Previously I wrote an article about the concept of happiness, in which I questioned what it I was to be happy and why I could never maintain it. At the time I was going through an existential crisis, triggered by the introduction of philosophy and spirituality. As an obsessive learner I dived into the these two topics, over-analysing every theory, in hopes that it would explain the bizarreness of this world. However, the only valuable lesson I've learned from my research; is that the more you try to make sense of things that don’t need to make sense, the harder it is to keep your sanity intact. And man did I go out of my fucking mind.
In this period of my life, I’d rip out my hair as I scrabbled to make sense of everything around me. Especially frustrated that I couldn’t just accept all the good things in my life that I had. I even tried to meditate everyday to gain some sort of clarity in what was a despicably chaotic mind, which made it even worse because the hamster on the wheel just kept running faster; circles of endless psychoanalysing.
It’s a flaw of the human condition; once you know what deep satisfaction is like, you just want more and more, and in turn grow deeper into emotional suppression when you can’t have it. But some people are gifted with being grateful and others are cursed with being realistic. I wasn’t unhappy because I felt particularly greedy and entitled to have everything, I was unhappy because I fucking deserved to be happier.
In this life, your time here can be as meaningful or meaningless as you make it to be. Whatever you choose, it really doesn’t matter because absolutely everyone you know including yourself will forget you even existed. Unlucky for me, I’m too driven for my own good that Imust make my mark on this god forsaken planet.

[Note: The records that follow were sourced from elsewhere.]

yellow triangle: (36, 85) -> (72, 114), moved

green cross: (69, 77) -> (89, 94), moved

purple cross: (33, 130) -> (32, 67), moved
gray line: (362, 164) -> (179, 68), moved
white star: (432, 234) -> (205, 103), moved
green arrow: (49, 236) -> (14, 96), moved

On the contrary, I now have a better idea of what happiness is, in fact I researched, studied and ripped my hair out for it (perks of being an obsessive learner). It is what the world needs, meets what you have to offer. Since I’ve figured this out, all I ever ask myself now is “why am I always tired?” which fortunately for you I already know the answer to and you won’t have to read a blog post about it.

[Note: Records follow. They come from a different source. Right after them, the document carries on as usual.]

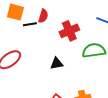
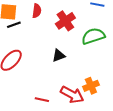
black line: (30, 24) -> (14, 25), moved

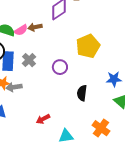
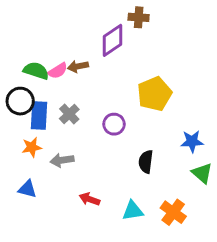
gray arrow: (14, 87) -> (62, 160), moved
red arrow: (43, 119) -> (89, 199), turned 48
cyan triangle: (66, 136) -> (133, 211), moved

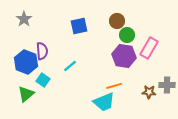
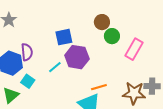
blue square: (79, 26) -> (64, 37), moved
purple hexagon: (124, 56) -> (77, 57), moved
brown star: (149, 92) -> (134, 93), size x1.6

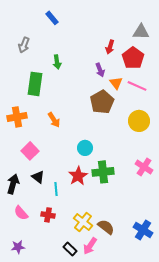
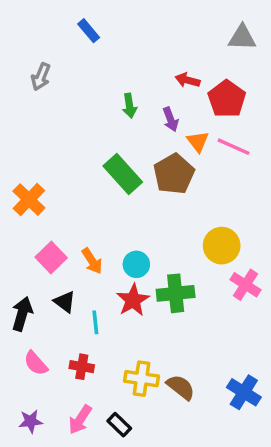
gray triangle: (141, 32) -> (242, 38), moved
red arrow: (110, 47) -> (188, 80), turned 88
green arrow: (57, 62) -> (130, 106), moved
green rectangle: (35, 84) -> (123, 174), moved, turned -50
orange cross: (17, 117) -> (29, 200), turned -36
orange arrow: (54, 120) -> (92, 261), moved
yellow circle: (139, 121) -> (222, 246), moved
cyan circle: (85, 148) -> (136, 264), moved
yellow cross: (83, 222) -> (141, 379), turned -30
pink arrow: (90, 246) -> (80, 420), moved

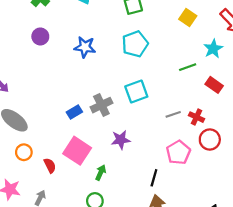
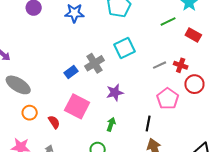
green arrow: (101, 173) -> (111, 124), moved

This not-very-new-and-not-very-mind-boggling philosophy extends to fearlessly and fiercely loving the ugly and violent world and your ugly and violent self. You can’t expect a whole lot from a planet that has Donald Trump’s, climate change non-believers and catholicism just like you can’t expect a lot from your own self, a flaw ridden human with an overdrive of emotions. So you must as well hug it out and call it even because remember that none of this will matter in a few decades.

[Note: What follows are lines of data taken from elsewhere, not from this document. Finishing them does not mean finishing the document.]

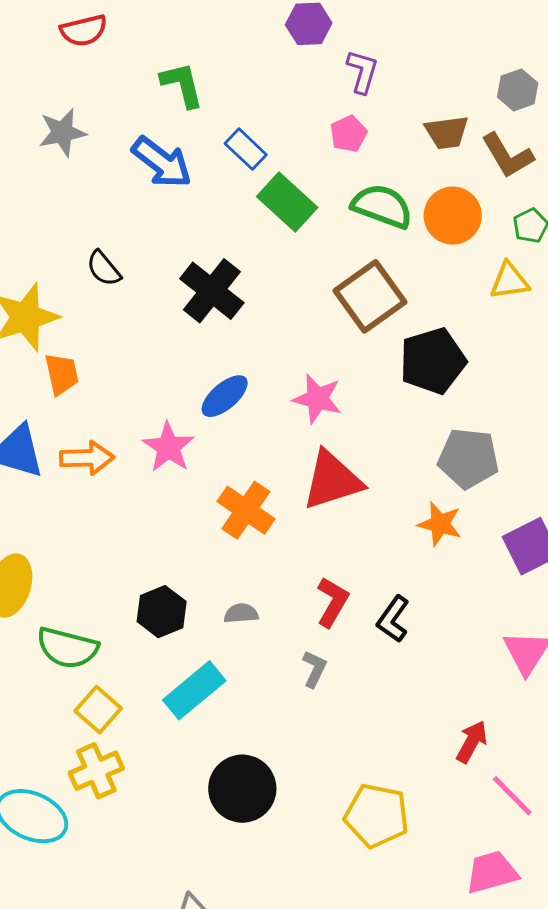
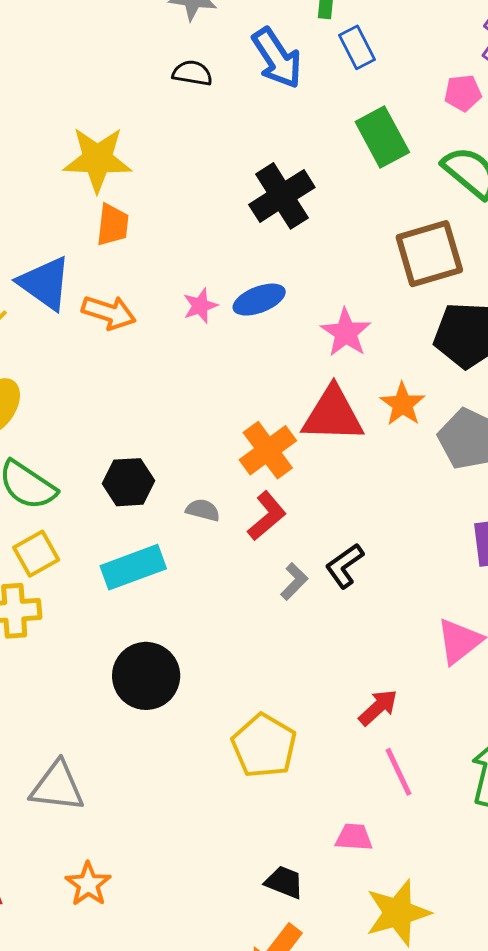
blue rectangle: (246, 149) -> (357, 47), moved
black semicircle: (104, 268) -> (192, 73), moved, turned 120
pink star: (168, 447) -> (200, 306), moved, size x0.7
orange cross: (246, 510) -> (268, 450), moved
orange star: (440, 524) -> (403, 404), moved
red L-shape: (332, 602) -> (267, 516), moved
gray L-shape: (314, 669) -> (294, 581), moved
pink trapezoid: (492, 872) -> (354, 837), size x0.7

It also means that you have to be giving and if you’re not prepared to do that, have fun living an unfulfilling life asshole because if you choose to live by this philosophy, you have to be willing to give back what you take in return. Not because it’s a nice thing to do and you’ll feel warm tingly things but because it’s the algorithm, it’s the only way this theory will work. The warm tingly things are just a bonus.
Lastly be prepared to be mind-numbingly exhausted because you’ll most definitely turn into a compassionate, self-sacrificing wholly altruistic person. And if you’re like me who over does everything, you’ll always feel rundown in which case take care of your goddamn self before you try to take care of others. I mean it, you won’t want to play nice anymore and you’ll covert back to being a selfish asshole. Do you want that? Do you? No. I didn’t think so.
So now that you have this new found information, run along now and try it out. I’ll try not to take the credit away when you happen to live happier.